TEHRAN: Tens of thousands of Iranians took part in pro-government demonstrations in several cities across the country on Wednesday, Iranian state media reported, a move apparently seeking to calm nerves after a week of protests and unrest that have killed at least 21 people.
While the rallies showed support among Iran's 80 million people for its clerically overseen government, smaller and smaller towns in the Iranian countryside appear to be experiencing the unrest that has already swept through urban areas, according to protesters' online videos.

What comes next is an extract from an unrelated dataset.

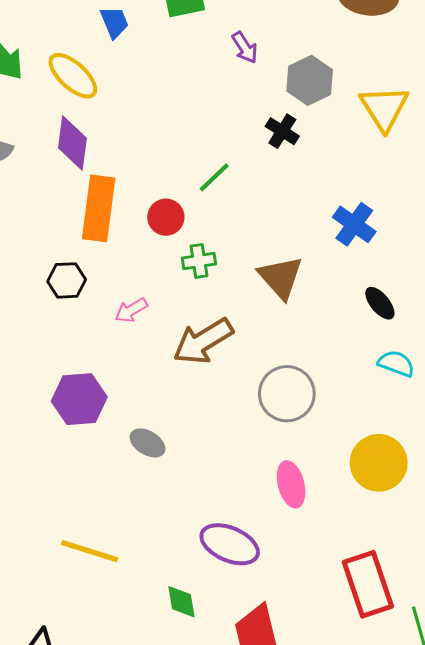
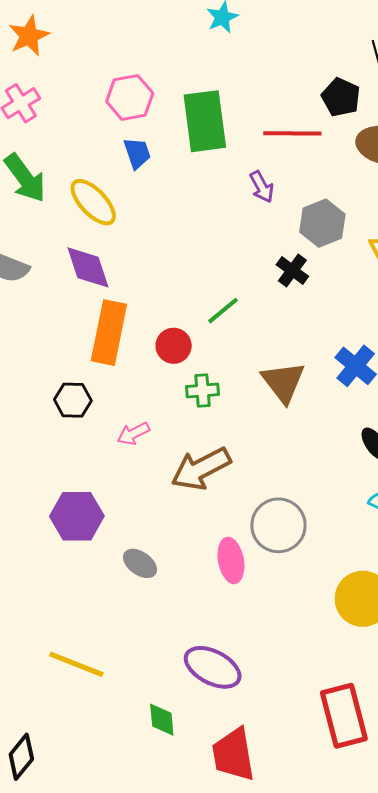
purple diamond: (72, 143) -> (88, 267), turned -30
brown triangle: (281, 277) -> (283, 382), moved
pink ellipse: (291, 484) -> (231, 560), moved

Official and semi-official media did not immediately offer new details of the unrest Wednesday. Demonstrators' videos corresponded with The Associated Press reporting from outside of Iran, though individual protesters themselves remain unreachable. The protests for now also appear to remain leaderless.
The Latest: Turkey against external intervention in Iran
Turkey's foreign minister has been quoted as saying that Israeli Prime Minister Benjamin Netanyahu and U.S. President Donald Trump are backing widespread protests in neighboring Iran.
Hurriyet newspaper and other media also quoted Mevlut Cavusolgu as telling a group of journalists on Wednesday that Turkey opposes foreign intervention in Iran and wants to see stability quickly restored in the country.
Cavusoglu said that "two people are supporting the protests in Iran: Netanyahu and Trump. We oppose such external interventions."
Earlier, officials said the Turkish and Iranian presidents held a telephone conversation during which Iran's Hassan Rouhani said he hoped the protests would end in a few days.
Turkish officials say Iran's President Hassan Rouhani told his Turkish counterpart Recep Tayyip Erdogan that he hopes the protests that have hit Iran "will end in a couple of days."
Officials in Erdogan's office say the two had a telephone conversation on Wednesday during which Erdogan stressed the importance of stability and calm.
Erdogan also reiterated that Turkey back's Rouhani's statement in which he upheld Iranians' right protests but urged them not to violate laws. Erdogan's office said Rouhani thanked Erdogan and told him that he hoped the protests would end "in a couple of days."
Turkey and Iran have grown closer as they work together to try and end the conflict in Syria. Rouhani met with Erdogan in Istanbul last month on the sidelines of an Islamic nations' summit, voicing strong opposition to the U.S. administration's decision to recognize Jerusalem as Israel's capital.